Dr. Robert B. Cialdini, closed off Influence, The Psychology of Persuasion
with the following paragraph about organizations that manipulate us and I
completely believe Facebook is one of these organizations:

"I don’t consider myself pugnacious by nature, but I actively advocate such
belligerent actions because in a way I am at war with the exploiters—we all
are. It is important to recognize, however, that their motive for profit is
not the cause for hostilities; that motive, after all, is something we each
share to an extent. The real treachery, and the thing we cannot tolerate, is
any attempt to make their profit in a way that threatens the reliability of
our shortcuts.

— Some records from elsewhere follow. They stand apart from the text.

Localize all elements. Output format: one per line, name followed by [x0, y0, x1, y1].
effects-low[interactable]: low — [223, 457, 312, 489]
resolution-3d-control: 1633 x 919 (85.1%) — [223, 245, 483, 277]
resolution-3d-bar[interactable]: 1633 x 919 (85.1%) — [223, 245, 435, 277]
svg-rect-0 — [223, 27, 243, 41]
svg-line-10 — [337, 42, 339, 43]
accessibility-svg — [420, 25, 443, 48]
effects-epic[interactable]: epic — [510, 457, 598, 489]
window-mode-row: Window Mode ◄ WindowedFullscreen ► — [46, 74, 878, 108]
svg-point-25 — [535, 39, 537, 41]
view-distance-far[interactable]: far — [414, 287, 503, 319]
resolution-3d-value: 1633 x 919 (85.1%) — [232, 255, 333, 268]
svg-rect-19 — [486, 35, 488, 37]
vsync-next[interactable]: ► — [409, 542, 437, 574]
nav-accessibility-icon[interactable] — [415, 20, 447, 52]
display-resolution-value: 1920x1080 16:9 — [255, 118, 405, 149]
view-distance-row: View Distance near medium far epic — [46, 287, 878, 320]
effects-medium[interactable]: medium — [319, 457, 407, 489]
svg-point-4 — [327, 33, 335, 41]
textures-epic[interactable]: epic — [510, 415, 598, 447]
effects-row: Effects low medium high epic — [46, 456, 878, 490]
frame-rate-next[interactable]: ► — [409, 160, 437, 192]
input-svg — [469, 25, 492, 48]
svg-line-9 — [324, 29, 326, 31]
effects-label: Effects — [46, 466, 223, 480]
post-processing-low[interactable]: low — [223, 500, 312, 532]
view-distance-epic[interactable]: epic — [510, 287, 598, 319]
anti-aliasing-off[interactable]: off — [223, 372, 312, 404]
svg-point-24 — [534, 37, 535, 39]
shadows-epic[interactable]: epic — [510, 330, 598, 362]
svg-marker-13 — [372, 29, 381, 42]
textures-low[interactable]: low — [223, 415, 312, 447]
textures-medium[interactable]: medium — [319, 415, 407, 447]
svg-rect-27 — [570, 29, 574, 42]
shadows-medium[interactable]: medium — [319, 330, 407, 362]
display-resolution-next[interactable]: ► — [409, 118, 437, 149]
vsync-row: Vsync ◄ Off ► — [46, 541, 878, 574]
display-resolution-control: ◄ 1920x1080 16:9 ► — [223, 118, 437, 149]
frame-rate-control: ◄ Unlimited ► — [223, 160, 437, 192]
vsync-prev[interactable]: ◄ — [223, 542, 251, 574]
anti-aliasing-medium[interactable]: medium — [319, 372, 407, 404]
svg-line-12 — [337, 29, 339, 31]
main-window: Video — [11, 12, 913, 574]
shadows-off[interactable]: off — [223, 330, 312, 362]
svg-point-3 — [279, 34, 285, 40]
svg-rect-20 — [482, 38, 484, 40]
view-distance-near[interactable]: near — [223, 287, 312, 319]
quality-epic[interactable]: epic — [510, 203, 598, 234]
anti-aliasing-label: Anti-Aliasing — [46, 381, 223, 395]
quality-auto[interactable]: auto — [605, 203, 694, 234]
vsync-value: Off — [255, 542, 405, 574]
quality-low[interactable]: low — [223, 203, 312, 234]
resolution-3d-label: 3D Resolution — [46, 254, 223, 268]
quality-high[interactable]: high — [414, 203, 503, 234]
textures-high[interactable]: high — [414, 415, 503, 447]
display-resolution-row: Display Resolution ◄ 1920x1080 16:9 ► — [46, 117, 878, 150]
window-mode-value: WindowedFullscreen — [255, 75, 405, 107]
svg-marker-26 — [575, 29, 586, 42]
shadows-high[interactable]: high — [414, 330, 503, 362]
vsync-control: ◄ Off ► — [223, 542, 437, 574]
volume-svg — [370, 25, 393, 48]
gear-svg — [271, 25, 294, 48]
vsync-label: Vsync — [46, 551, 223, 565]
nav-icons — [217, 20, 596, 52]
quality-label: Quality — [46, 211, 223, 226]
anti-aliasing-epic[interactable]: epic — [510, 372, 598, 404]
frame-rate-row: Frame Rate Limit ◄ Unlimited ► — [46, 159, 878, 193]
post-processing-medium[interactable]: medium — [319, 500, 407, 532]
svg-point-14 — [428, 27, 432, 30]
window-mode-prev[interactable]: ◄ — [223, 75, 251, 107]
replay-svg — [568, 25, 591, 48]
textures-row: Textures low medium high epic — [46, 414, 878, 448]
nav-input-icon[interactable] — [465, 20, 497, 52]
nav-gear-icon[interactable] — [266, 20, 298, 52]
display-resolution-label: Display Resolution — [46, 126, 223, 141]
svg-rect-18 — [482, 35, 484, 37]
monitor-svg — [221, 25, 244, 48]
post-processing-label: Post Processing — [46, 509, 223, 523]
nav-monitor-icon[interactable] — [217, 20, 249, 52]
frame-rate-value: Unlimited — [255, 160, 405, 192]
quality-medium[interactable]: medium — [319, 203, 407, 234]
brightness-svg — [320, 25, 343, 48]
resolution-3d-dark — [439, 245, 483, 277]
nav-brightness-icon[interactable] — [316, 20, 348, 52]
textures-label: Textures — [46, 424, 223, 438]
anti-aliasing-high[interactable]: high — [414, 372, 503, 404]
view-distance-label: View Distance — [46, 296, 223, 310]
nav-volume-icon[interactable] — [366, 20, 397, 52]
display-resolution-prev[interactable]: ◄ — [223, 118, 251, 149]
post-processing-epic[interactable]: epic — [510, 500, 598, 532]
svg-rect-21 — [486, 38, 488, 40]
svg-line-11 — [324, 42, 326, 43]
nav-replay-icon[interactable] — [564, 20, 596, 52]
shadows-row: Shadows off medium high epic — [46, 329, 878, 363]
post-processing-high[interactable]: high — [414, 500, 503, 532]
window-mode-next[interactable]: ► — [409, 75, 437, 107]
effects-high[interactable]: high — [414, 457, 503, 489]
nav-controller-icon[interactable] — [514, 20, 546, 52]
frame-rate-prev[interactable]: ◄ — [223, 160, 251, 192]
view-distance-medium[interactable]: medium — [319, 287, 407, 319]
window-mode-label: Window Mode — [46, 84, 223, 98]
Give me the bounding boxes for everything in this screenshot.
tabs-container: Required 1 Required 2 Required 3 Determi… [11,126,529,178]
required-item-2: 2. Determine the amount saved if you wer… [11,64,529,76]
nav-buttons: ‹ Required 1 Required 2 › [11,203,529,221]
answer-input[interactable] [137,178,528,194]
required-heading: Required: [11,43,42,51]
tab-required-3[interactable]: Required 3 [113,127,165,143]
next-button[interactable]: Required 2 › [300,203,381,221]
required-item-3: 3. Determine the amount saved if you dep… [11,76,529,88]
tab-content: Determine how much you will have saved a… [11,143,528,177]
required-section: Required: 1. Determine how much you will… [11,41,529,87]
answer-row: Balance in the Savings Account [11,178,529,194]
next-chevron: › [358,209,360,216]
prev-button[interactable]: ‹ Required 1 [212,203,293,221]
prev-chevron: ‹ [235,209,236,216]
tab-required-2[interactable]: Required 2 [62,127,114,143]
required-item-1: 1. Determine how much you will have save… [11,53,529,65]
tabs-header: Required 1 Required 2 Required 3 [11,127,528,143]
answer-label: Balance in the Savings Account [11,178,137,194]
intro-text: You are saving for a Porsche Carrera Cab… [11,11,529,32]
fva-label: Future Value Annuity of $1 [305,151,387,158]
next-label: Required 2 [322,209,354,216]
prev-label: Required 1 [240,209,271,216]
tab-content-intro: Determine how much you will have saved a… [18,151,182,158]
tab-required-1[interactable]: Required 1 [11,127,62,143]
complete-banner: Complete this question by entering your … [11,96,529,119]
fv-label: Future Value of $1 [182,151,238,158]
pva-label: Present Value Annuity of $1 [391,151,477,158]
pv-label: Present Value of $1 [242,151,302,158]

The blitz of modern daily life demands that we have faithful
shortcuts, sound rules of thumb to handle it all. These are not luxuries any
longer; they are out-and-out necessities that figure to become increasingly
vital as the pulse of daily life quickens. That is why we should want to
retaliate whenever we see someone betraying one of our rules of thumb for
profit. We want that rule to be as effective as possible. But to the degree
that its fitness for duty is regularly undercut by the tricks of a profiteer,
we naturally will use it less and will be less able to cope efficiently with
the decisional burdens of our day. We cannot allow that without a fight. The
stakes have gotten too high."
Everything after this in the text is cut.